For this week’s Throwback Thursday post we’ve scoured the deepest bowels of the internet to bring you, our cherished readers, a glimpse into the raw, unrefined talent of these three cinematic juggernauts well before the Oscar nominations and the Cannes Palme d’Or.

If anything, we can all feel a little better about ourselves knowing that international super-stardom comes with time, hard work and rigorous attention to craft. It also doesn’t hurt if you’re born a genius.

Here are the films.


Alfonso Cuarón
Cuarteto para el fin del mundo

Yes, Alfonso Cuarón was once just another film student like so many others. That is, until his was kicked out of Mexico’s CUEC (Centro Universitario de Estudios Cinematográficos) along with his close friend and fellow director Luis Estrada (El Infierno). While the reasons for their expulsion are no doubt complex, Cuarón summed it up by saying he and Luis were “un par de mamones”. Guess that’s a good enough reason as any.

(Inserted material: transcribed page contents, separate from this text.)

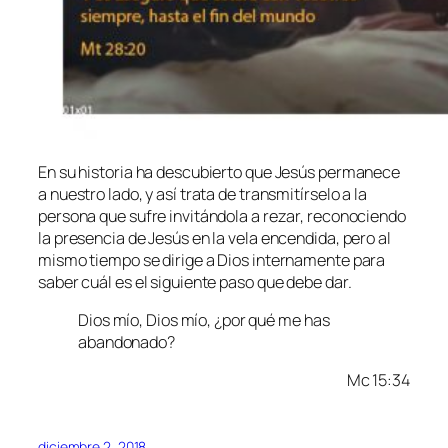
En su historia ha descubierto que Jesús permanece
a nuestro lado, y así trata de transmitírselo a la
persona que sufre invitándola a rezar, reconociendo
la presencia de Jesús en la vela encendida, pero al
mismo tiempo se dirige a Dios internamente para
saber cuál es el siguiente paso que debe dar.
Dios mío, Dios mío, ¿por qué me has
abandonado?
Mc 15:34
diciembre 2, 2018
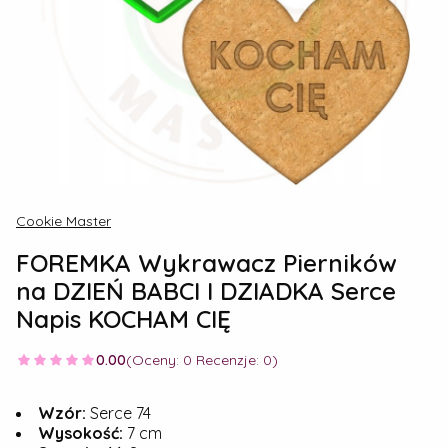
Cookie Master
FOREMKA Wykrawacz Pierników
na DZIEŃ BABCI I DZIADKA Serce
Napis KOCHAM CIĘ
0.00
(Oceny: 0 Recenzje: 0)
Wzór:
Serce 74
Wysokość:
7 cm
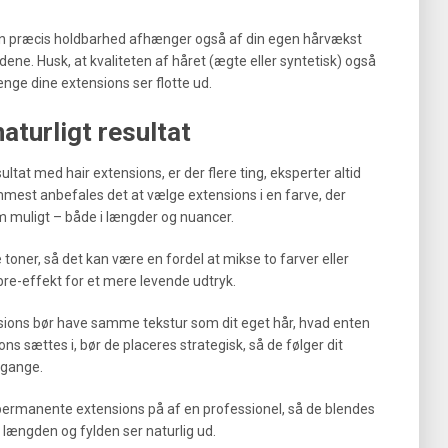
en præcis holdbarhed afhænger også af din egen hårvækst
ene. Husk, at kvaliteten af håret (ægte eller syntetisk) også
længe dine extensions ser flotte ud.
naturligt resultat
ultat med hair extensions, er der flere ting, eksperter altid
est anbefales det at vælge extensions i en farve, der
 muligt – både i længder og nuancer.
 toner, så det kan være en fordel at mikse to farver eller
re-effekt for et mere levende udtryk.
ensions bør have samme tekstur som dit eget hår, hvad enten
sions sættes i, bør de placeres strategisk, så de følger dit
rgange.
 permanente extensions på af en professionel, så de blendes
å længden og fylden ser naturlig ud.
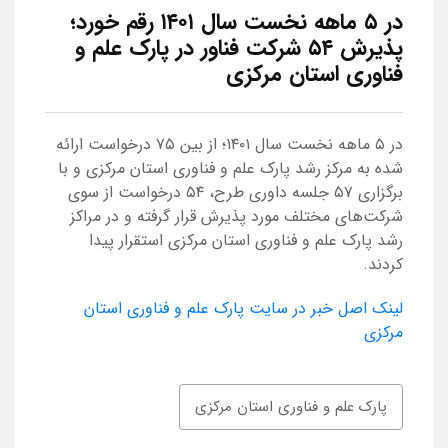
در ۵ ماهه نخست سال ۱۴۰۱ رقم خورد؛
پذیرش ۵۴ شرکت فناور در پارک علم و
فناوری استان مرکزی
در ۵ ماهه نخست سال ۱۴۰۱؛ از بین ۷۵ درخواست ارائه
شده به مرکز رشد پارک علم و فناوری استان مرکزی و با
برگزاری ۵۷ جلسه داوری طرح، ۵۴ درخواست از سوی
شرکت‌های مختلف مورد پذیرش قرار گرفته و در مراکز
رشد پارک علم و فناوری استان مرکزی استقرار پیدا
کردند.
لینک اصل خبر در سایت پارک علم و فناوری استان
مرکزی
پارک علم و فناوری استان مرکزی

Cuarteto para el fin del mundo was Cuarón’s second year project at the CUEC, and follows a depressive clarinet player through a fourteen day funk in which he plays with a turtle, throws some balloons out the window and sleeps in his closet. While Cuarteto is no Gravity, tell me that the extended zoom-out at 13:04 doesn’t echo Sandra Bullock silently drifting off into space in Gravity’s dizzying opening sequence.

Bonus: Ten pesos to anyone who can explain what the heck actually happens at the end.


Guillermo del Toro

Demonic invocations, pentagrams written in blood, elaborate monster costumes. There’s no mistaking it — this is the work Guillermo del Toro.

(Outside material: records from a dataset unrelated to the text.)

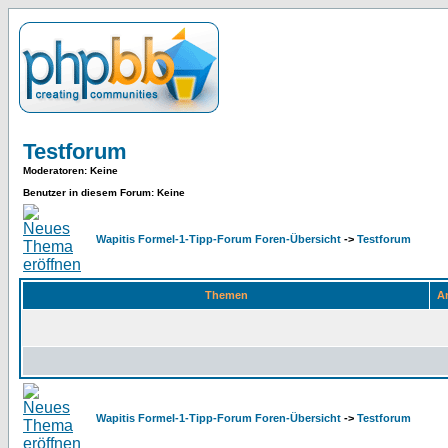
Testforum
Moderatoren
: Keine
Benutzer in diesem Forum: Keine
Wapitis Formel-1-Tipp-Forum Foren-Übersicht
->
Testforum
Themen
An
Wapitis Formel-1-Tipp-Forum Foren-Übersicht
->
Testforum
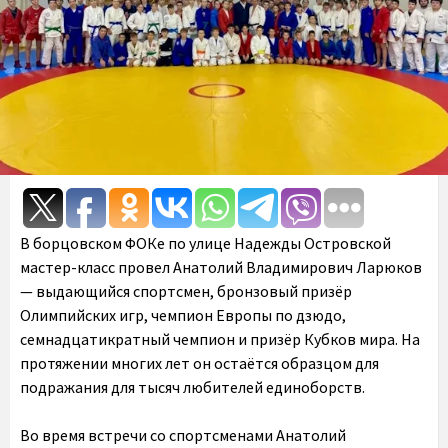
В борцовском ФОКе по улице Надежды Островской
мастер-класс провел Анатолий Владимирович Ларюков
— выдающийся спортсмен, бронзовый призёр
Олимпийских игр, чемпион Европы по дзюдо,
семнадцатикратный чемпион и призёр Кубков мира. На
протяжении многих лет он остаётся образцом для
подражания для тысяч любителей единоборств.
Во время встречи со спортсменами Анатолий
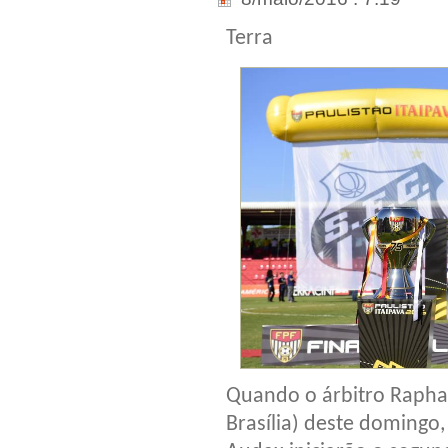
Terra
Quando o árbitro Raphae
Brasília) deste domingo,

Based on a short story by Fredric Brown, Geometría tells the story of a desperate high school student who turns to black magic to ensure he never fails another geometry exam. After his mother gets eaten by a monster, it’s all downhill for our young hero.

While del Toro was only 23 years old when he shot this 9-minute horror-comedy, the director’s technical mastery is already more than evident in the creepy atmosphere and steadily building tension.

For those turned off by the third-generation VHS rip, a higher-quality version of the Geometría can be seen on the Criterion Collection’s 2010 DVD release of del Toro’s 1993 feature debut, Cronos.


Alejandro González Iñárritu
Detrás del dinero

Okay, perhaps it’s not fair to compare González Iñarritu’s highly polished, big-budgeted television debut to pretentious film-school exercises, but González Iñárritu followed a slightly different path from his other two amigos.

After spending most of his twenties as a rockeroradio-host, the director of Babel eventually founded a highly successful commercial production company called Z Films. Detrás del dinero was his first TV pilot as writer and director, and while it may look a bit like a New Edition music video, his unmistakable personal style is all over this 34-minute crime thriller.

The story follows a bank robbery and its subsequent investigation by el capitán, played by a young Damián Alcazar. Appearances are misleading when an innocent bank employee turns out to be the cold-blooded mastermind behind the operation. Jump forward to 26:45 for a Thelma and Louise style “Rock the Boat” sing-along that makes the whole thing just that much better.